Une équipe de chercheurs franco-suédoise a mis en lumière le rôle protecteur des fibres alimentaires contre l'obésité et le diabète. Le CNRS, l'Inserm et l'Université Claude Bernard Lyon 1 ont mené une étude publiée dans la revue Cell, explorant comment les fibres interagissent avec notre flore intestinale et influencent la production de glucose.
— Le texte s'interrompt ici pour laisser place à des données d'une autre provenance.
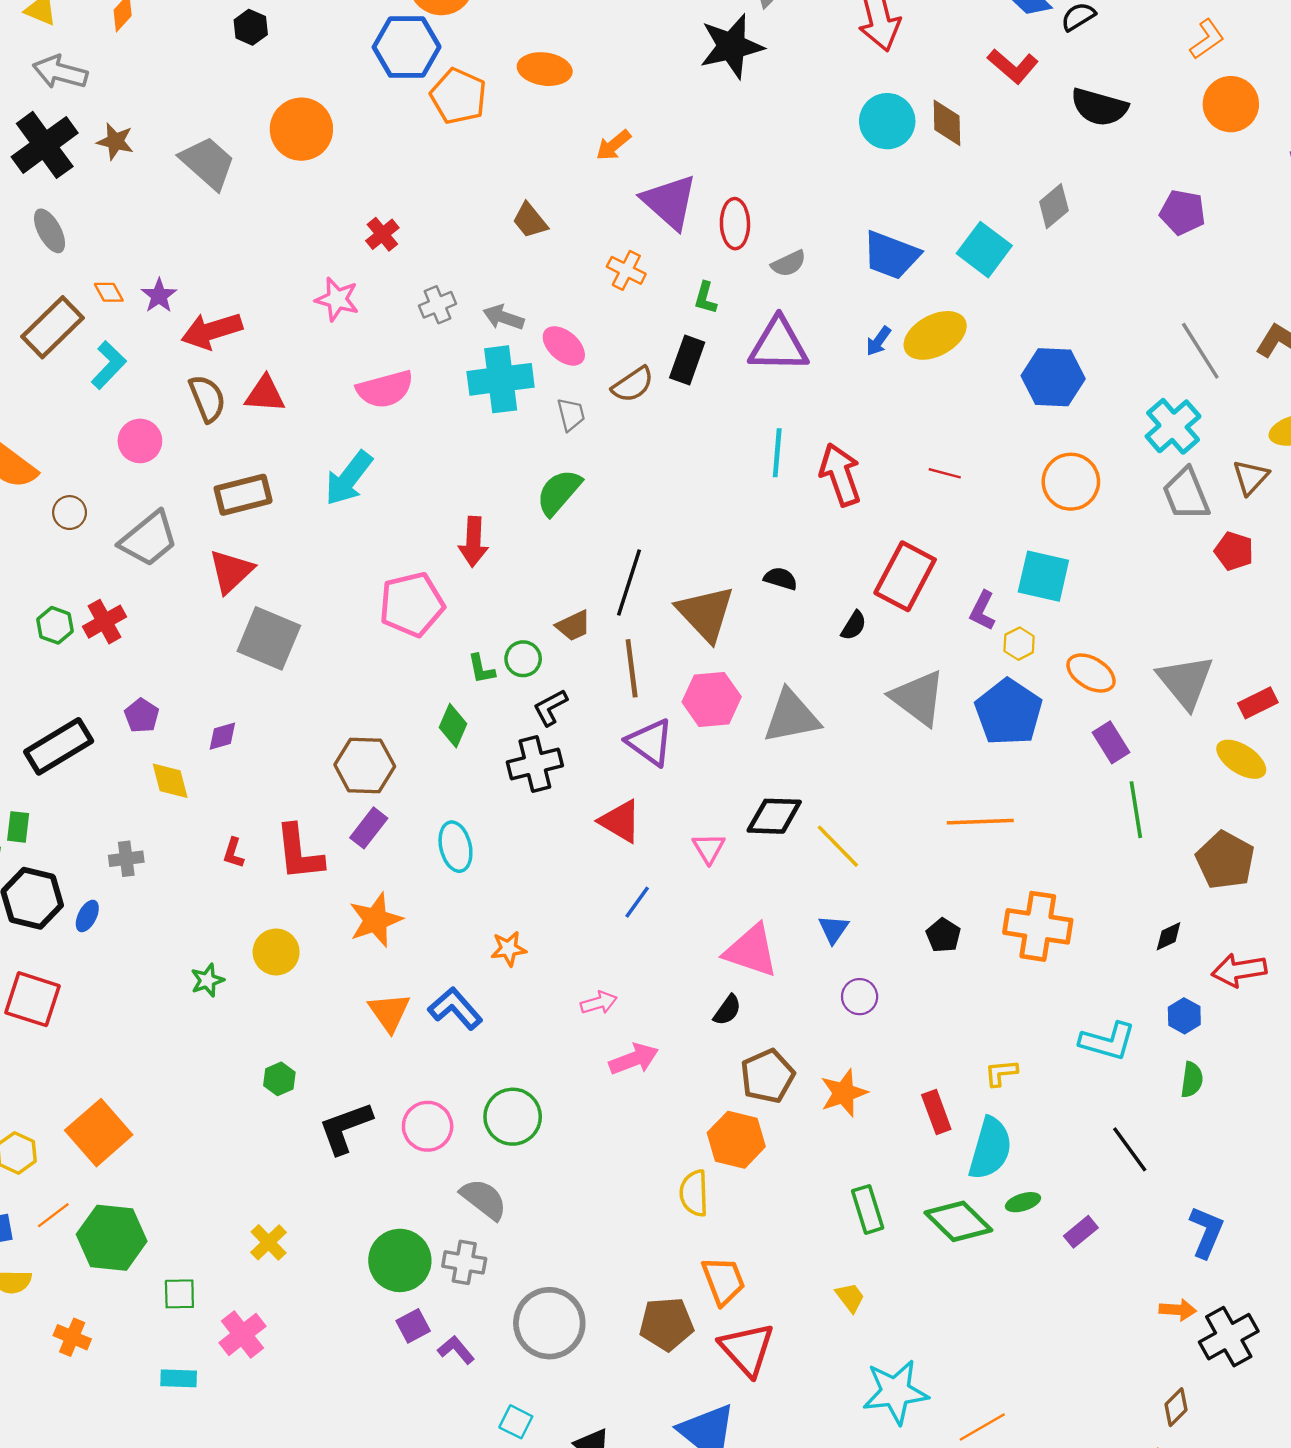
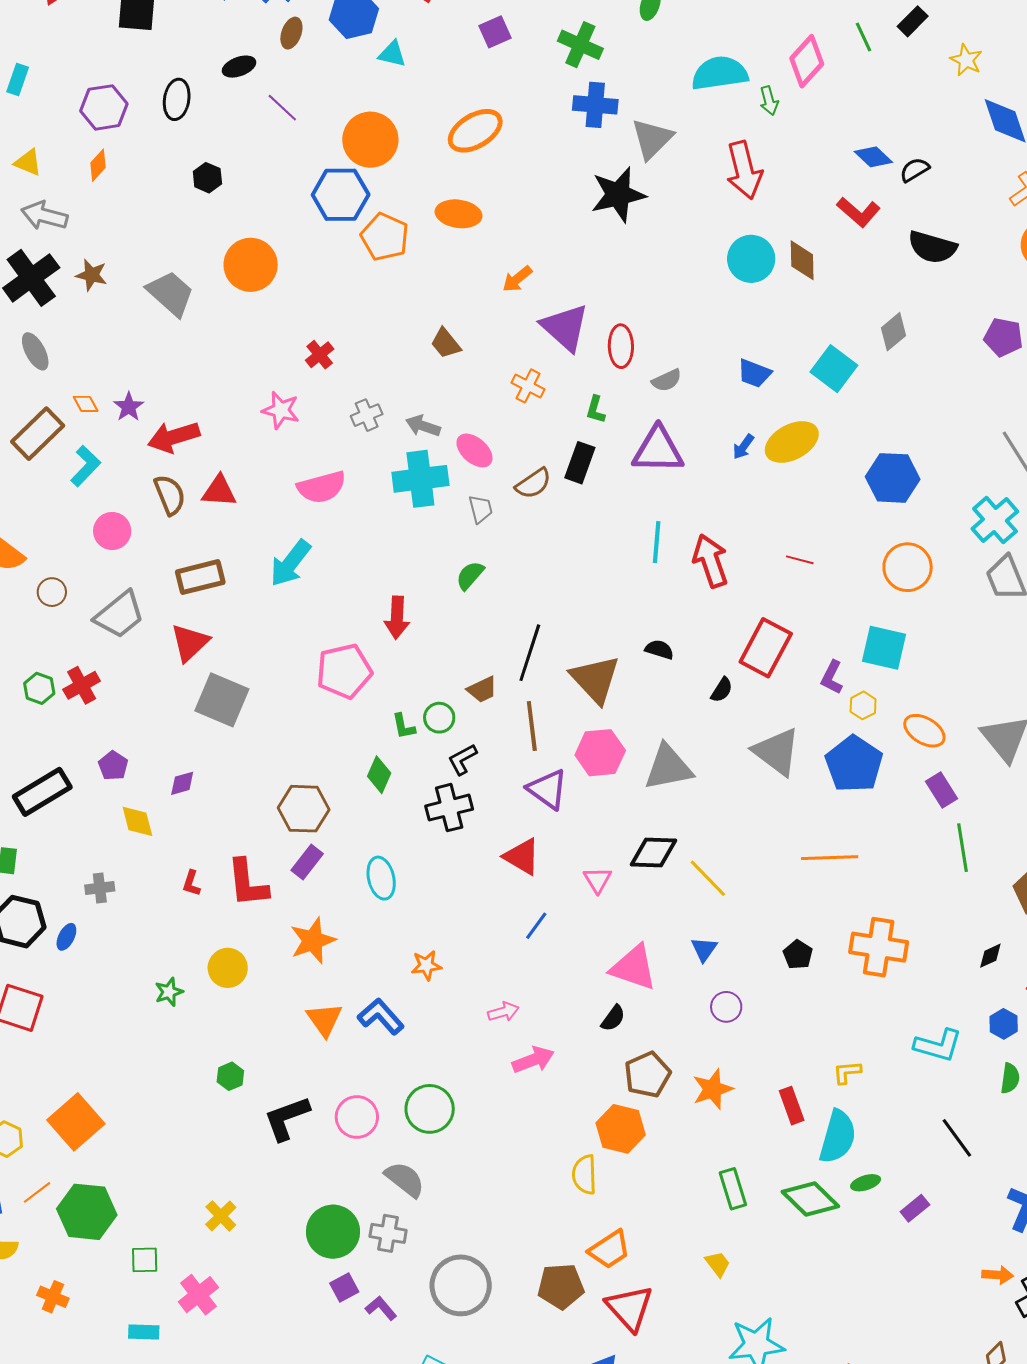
blue trapezoid: (891, 255) -> (754, 373), size x0.7
green semicircle: (559, 492) -> (470, 575), size x0.7
orange trapezoid: (723, 1281) -> (609, 1249), turned 78

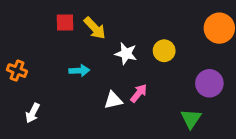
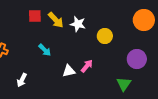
white star: (126, 54) -> (78, 24), moved
cyan arrow: (79, 71) -> (45, 50), turned 48
white arrow: (33, 113) -> (22, 80), moved

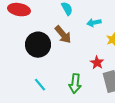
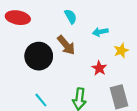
red star: (97, 63) -> (99, 68), moved

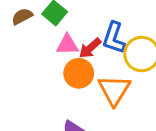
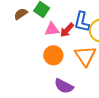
orange circle: (79, 73) -> (53, 55), moved

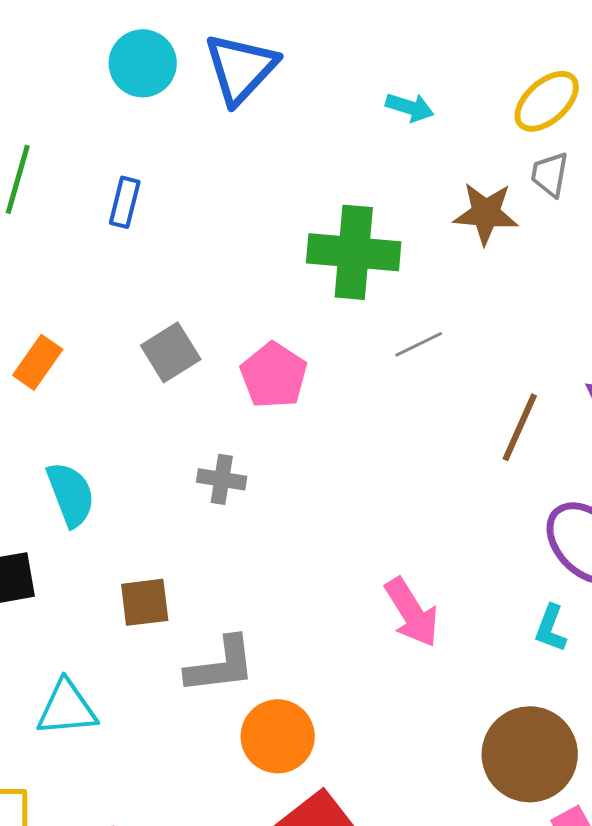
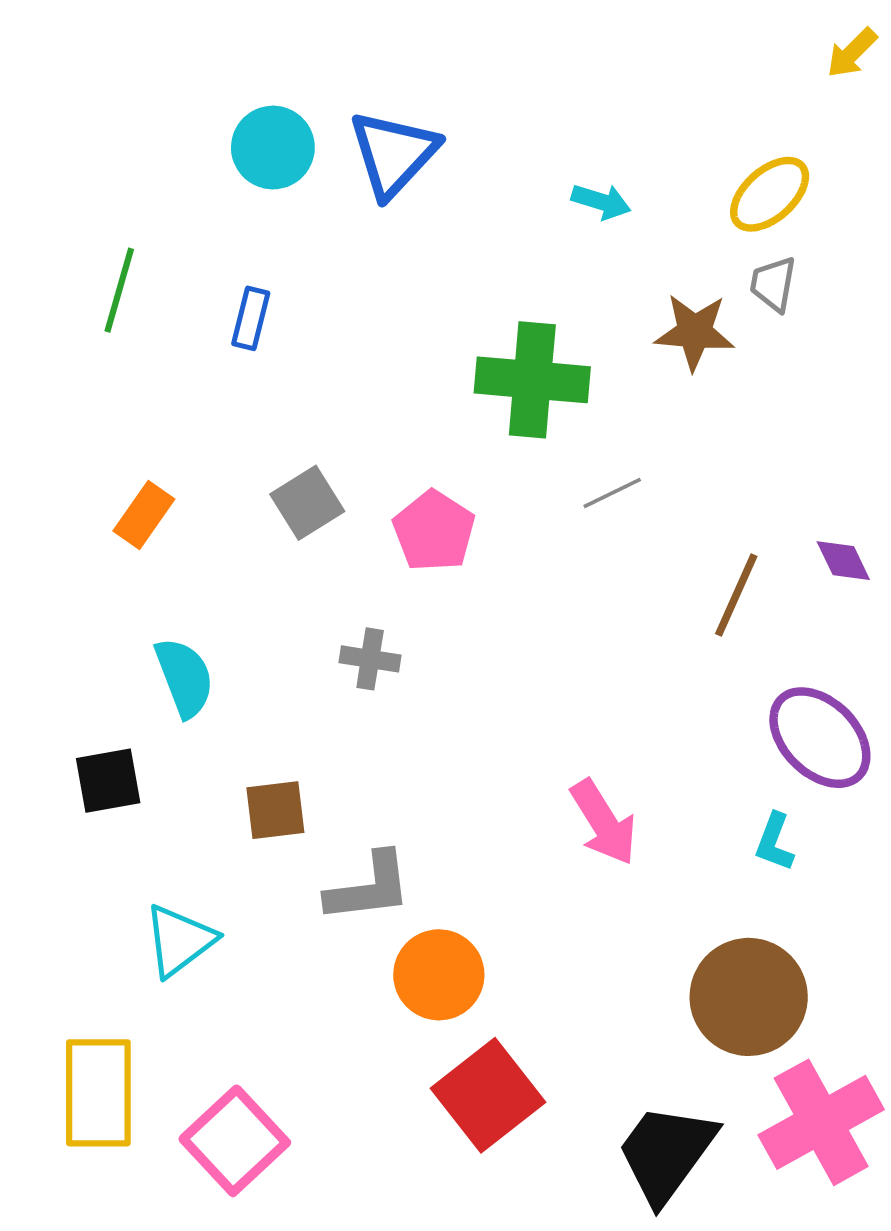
cyan triangle: (67, 708) -> (179, 940), turned -32

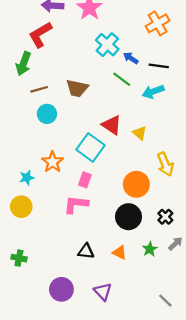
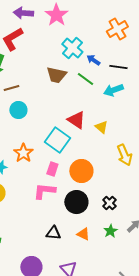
brown trapezoid: (77, 88) -> (56, 75), moved
orange circle: (136, 184) -> (81, 171), moved
black circle: (128, 217) -> (76, 202), moved
black cross: (165, 217) -> (109, 203), moved

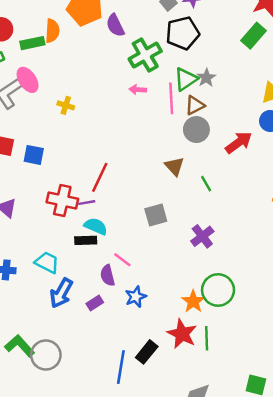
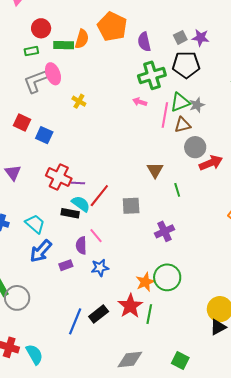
purple semicircle: (115, 25) -> (144, 42), moved
gray circle: (196, 130) -> (195, 147), moved
red line: (100, 177) -> (99, 196), moved

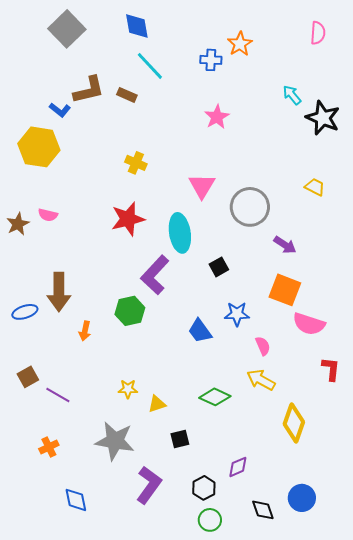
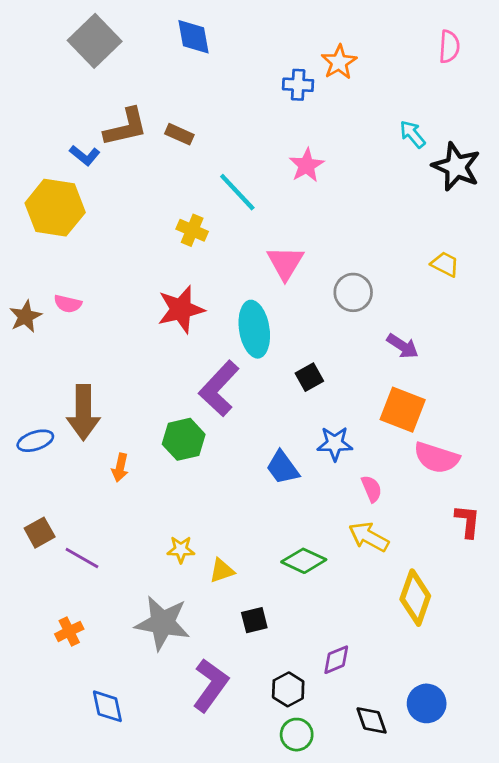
cyan line: (150, 66) -> (237, 192), moved
gray circle: (250, 207) -> (353, 292), size x0.7

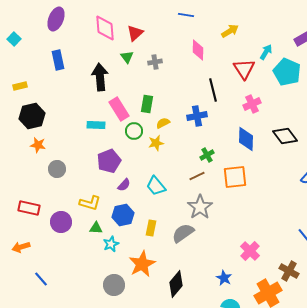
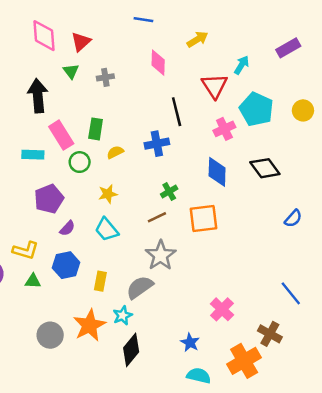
cyan pentagon: (287, 72) -> (256, 109), moved
yellow star: (156, 143) -> (108, 194), moved
cyan star: (111, 244) -> (123, 315), moved
gray circle: (114, 285) -> (50, 335), moved

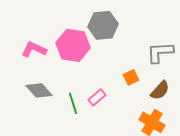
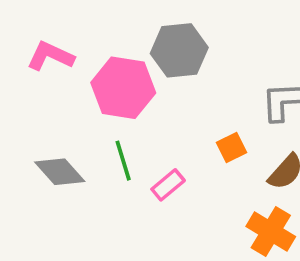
pink L-shape: (34, 49) -> (50, 56), moved
green line: (73, 103) -> (123, 161), moved

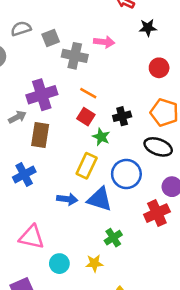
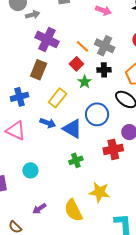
gray cross: (75, 56) -> (105, 46), moved
purple cross: (42, 95) -> (47, 39), turned 30
gray arrow: (17, 117) -> (33, 15), moved
yellow rectangle: (87, 166) -> (58, 98), moved
pink triangle: (32, 237) -> (16, 131), moved
yellow star: (94, 263) -> (100, 192), moved, size x1.5

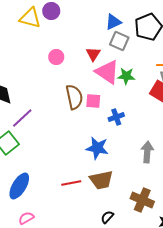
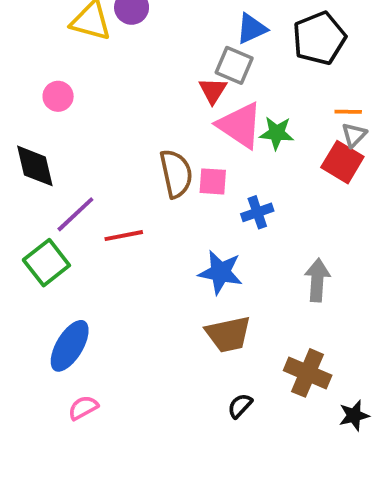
gray square: (119, 41) -> (234, 65), moved
pink circle: (56, 57) -> (58, 96), moved
red line: (71, 183) -> (124, 236), moved

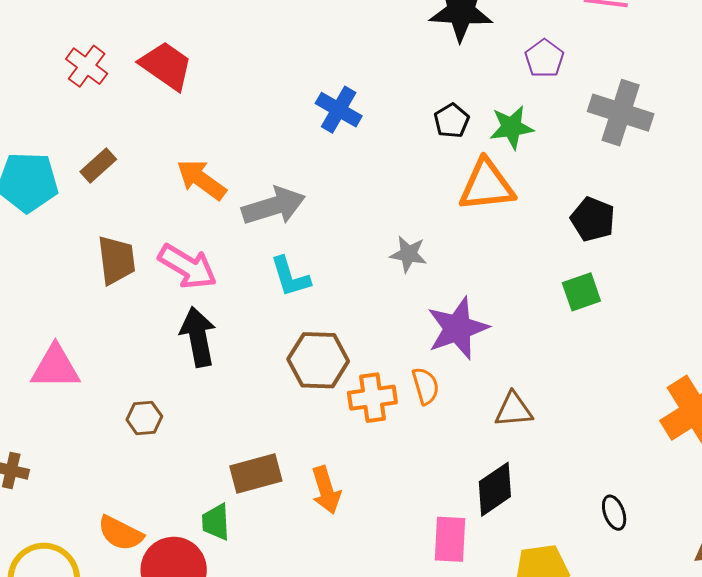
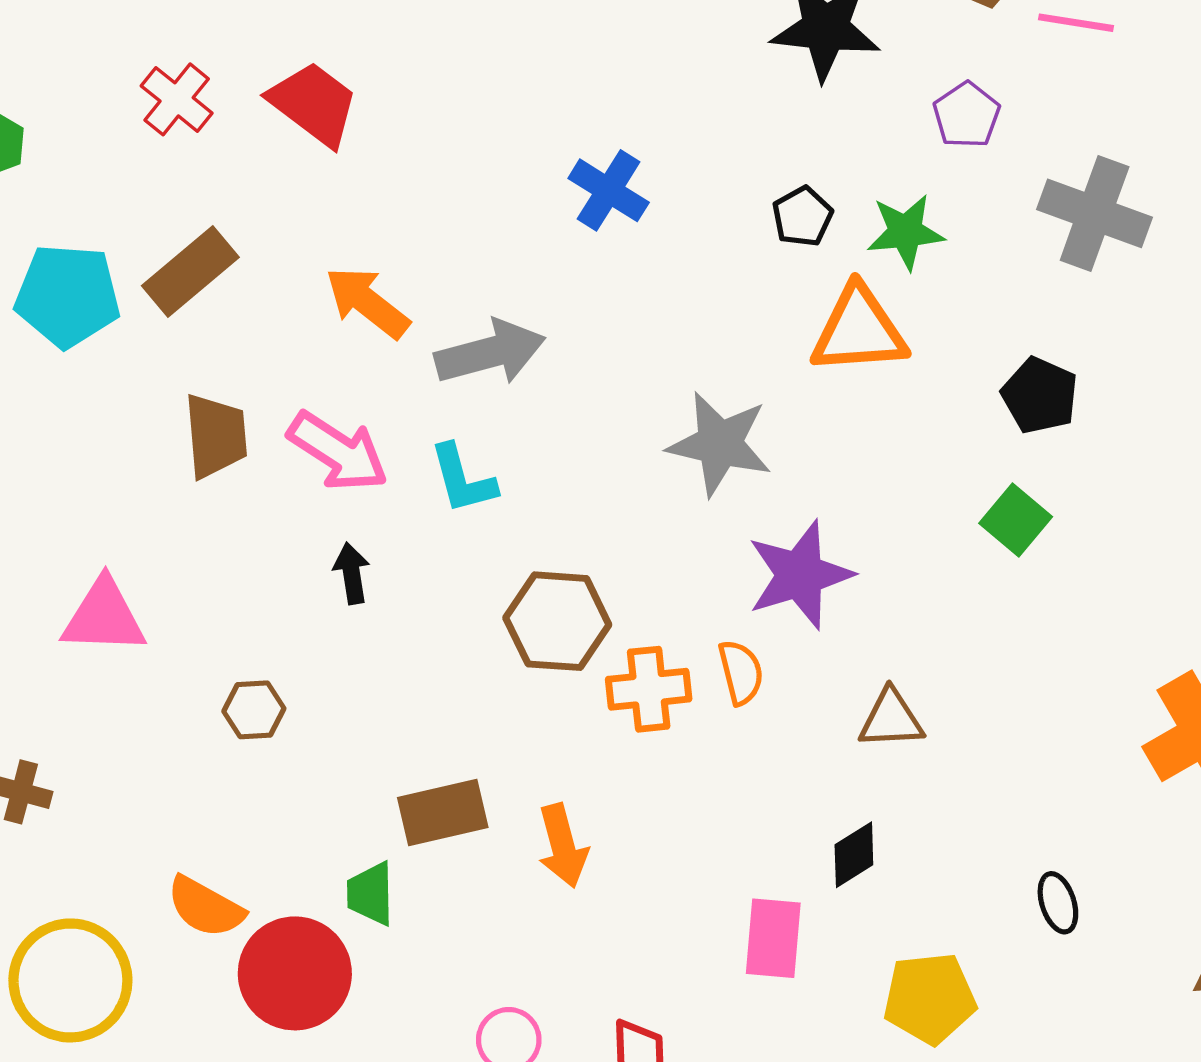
brown rectangle: (98, 165) -> (190, 271), size x1.5
gray star: (408, 254) -> (720, 444), size x1.6
cyan L-shape: (290, 277) -> (463, 479), moved
green square: (581, 292) -> (1016, 520), turned -33
black arrow: (198, 337) -> (352, 573), size x0.6
black diamond: (495, 489) -> (854, 855), size x0.7

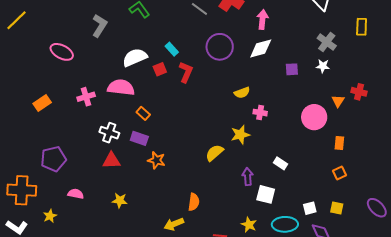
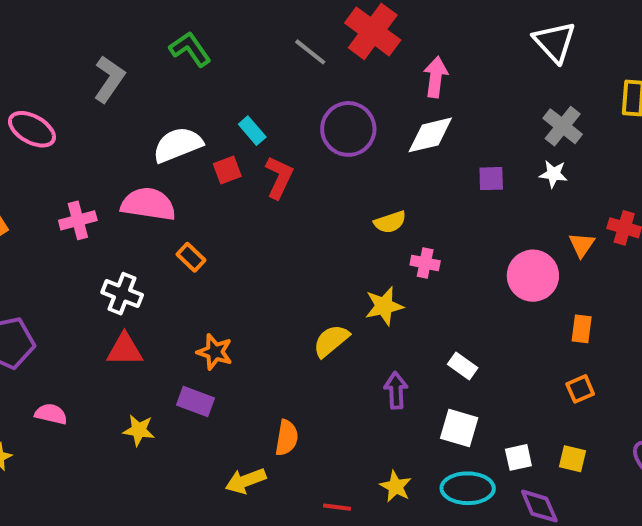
purple rectangle: (139, 138) -> (195, 402), moved
white square: (266, 194) -> (459, 428), moved

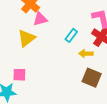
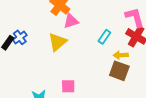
pink square: (19, 75) -> (68, 86), moved
brown square: (92, 78) -> (119, 71), moved

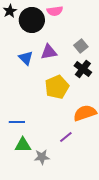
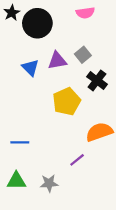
pink semicircle: (55, 11) -> (85, 13), moved
gray square: (81, 46) -> (83, 55), moved
green triangle: (23, 145) -> (16, 181), moved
Le mécanisme de protection des fibres
Il est bien établi que les aliments riches en fibres sont bénéfiques pour la santé, mais les chercheurs, sous la direction de Gilles Mithieux, ont investigué plus en profondeur. Ils ont cherché à déterminer si la protection conférée par les fibres était liée à la capacité de l'intestin à synthétiser le glucose. Cette production de glucose se produit entre les repas, libérant du sucre dans le sang, ce qui envoie un signal au cerveau. Ce processus entraîne plusieurs réactions protectrices, notamment une diminution de la sensation de faim, une augmentation de la dépense énergétique au repos, et une réduction de la production hépatique de glucose.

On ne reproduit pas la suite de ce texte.